Mr. Assistant Attorney General Lovett, for the United States.

Mr. Justice CLARKE delivered the opinion of the Court.

1

This is an appeal from a judgment of the Court of Claims in favor of the United States.

2

On January 17, 1895, appellant's decedent, William Weighel, entered into a written contract with the United States for the transportation of mail on route No. 235,001, 'being covered regulation wagon mail messenger, transfer, and mail station service,' between designated points in the city of Chicago, Ill., for the term of four years, commencing on July 1, 1895.

3

On February 6, 1895, Ezra J. Travis contracted in writing with Weighel to perform the entire contract for somewhat less than the latter was to receive from the government. The postmaster at Chicago and the Postmaster General were advised of this subletting, and for the entire four years during which Travis performed the contract he was recognized by the Post Office Department as a subcontractor, performing Weighel's obligations under the contract. The full amount stipulated for in the contract was paid by the government, all payments being made to Weighel, who made settlement with Travis.

4

At the time Weighel bid on the route no mail service was being performed by contractors in Chicago to and from street cars, and the advertisement of the Post Office Department for proposals did not mention such service, but, on the contrary, before he made his bid, Weighel was notified by the postmaster at Chicago, who was authorized by the Postmaster General to give information to bidders, that the successful bidder would not be required to perform such service.

5

On November 14, 1895, about four months after Travis, as subcontractor, entered upon the performance of the contract, and again on May 12, 1896, and on February 27, 1897, and May 3, 1897, the Postmaster General issued orders requiring the contractor to perform specified mail service to and from street cars in Chicago.
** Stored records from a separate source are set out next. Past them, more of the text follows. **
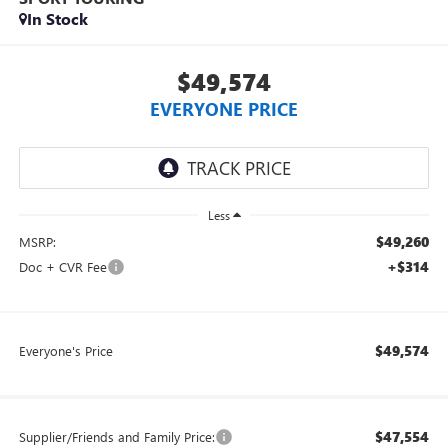
In Stock
$49,574
EVERYONE PRICE
Less
$49,260
MSRP:
+$314
Doc + CVR Fee
$49,574
Everyone's Price
$47,554
Supplier/Friends and Family Price:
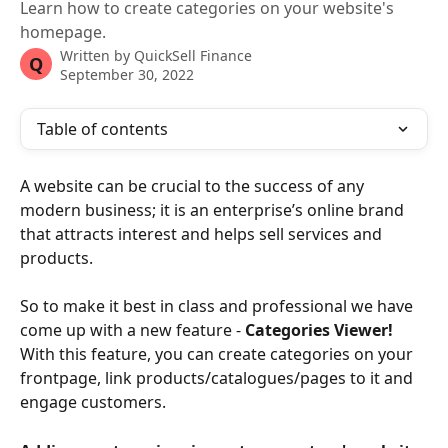
Learn how to create categories on your website's
homepage.
Written by
QuickSell Finance
Q
September 30, 2022
Table of contents
A website can be crucial to the success of any 
modern business; it is an enterprise’s online brand 
that attracts interest and helps sell services and 
products.
So to make it best in class and professional we have 
come up with a new feature - 
Categories Viewer! 
With this feature, you can create categories on your 
frontpage, link products/catalogues/pages to it and 
engage customers.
The government claimed that this new service was within the scope of Weighel's contract, but he claimed that it was not, and, performing it under protest, he notified the government that compensation therefor would be demanded. Travis performed all of the extra service for Weighel, and the Court of Claims found that he was obliged to employ twenty-four men, four double vans, and seven single wagons to perform the service which had previously been performed by four drivers and four single wagons, and that the reasonable value of the extra service imposed by the orders of the Postmaster General was $52,327.60.

6

This suit, brought by Weighel to recover the fair value of the extra service rendered, has since his death been prosecuted by his executor.

7

The Court of Claims decided that, because Travis performed all of the extra service which was the subject of the suit, Weighel had no interest in the subject-matter of it, and dismissed the petition.

8

We agree with the lower court that the contention of the government cannot be allowed that the extra service rendered was within the paragraph of the contract providing that the contractor is 'to perform all new or additional or changed covered regulation wagon mail messenger, transfer, and mail station service that the Postmaster General may order in the city of Chicago, Ill., during the contract term, without additional compensation.' This paragraph is in precisely the terms quoted and considered in United States v. Utah, Nevada & California Stage Co., 199 U. S. 414, 26 Sup. Ct. 69, 50 L. Ed. 251, which on this point plainly rules the case before us and gives the appellant a right of action, unless it is defeated by the fact that Travis, instead of Weighel, performed the service.

9

The finding of the Court of Claims is that, while the government had notice that Weighel had sublet his contract, and while in practice it recognized Travis as a subcontractor, yet no copy of the subcontract was filed with the Department, as is provided for in 22 Stat. c. 116, pp. 53, 54 (Comp. St. § 7455), but that, on the contrary, Travis certified to the Postmaster General that he did not intend that 'the contract should be filed for recognition by the Department or as a lien against the pay of the contractor.' Thus, while the government accepted service from Travis, it consistently retained its contract relation with Weighel during the entire four years. Three of the four orders for the extra service were addressed to Weighel, and the second of the four, which was addressed to Travis, probably by inadvertence, contained, as each of the others did, a requirement that the 'contractor' should perform the service designated without additional pay, 'in accordance with the terms of his contract.' All payments were made to Weighel, an it was from him that the protest came against being required to perform the extra service, and the notice that extra pay would be demanded for it. While Travis was called a subcontractor, he was treated by all concerned throughout the entire transaction as if he were (and he seems to have so regarded himself) a mere agent, performing for Weighel. The government did not have, and did not by any implication recognize, any contractual relations whatever with Travis, and if he had failed in performing it would not have had any right of action against him, for the subletting of such a contract was forbidden by statute, except with the consent in writing of the Postmaster General, which was never given, 20 Stat. 62, § 2 (Comp. St. § 7452). Weighel was the only person legally bound to perform the original contract; it was from him that the government demanded the extra service, and under the facts found by the lower court the obligation to pay for that service was to him, whether he performed it personally or through another. The government accepted performance of the extra service by Travis precisely as it accepted performance by him of the obligation under the original contract and the law requires payment to Weighel for the former as much as it required the payment which was made to him for the latter.

10

It results that the judgment of the Court of Claims must be reversed and the case remanded for further proceedings in conformity with this opinion.

11

Reversed.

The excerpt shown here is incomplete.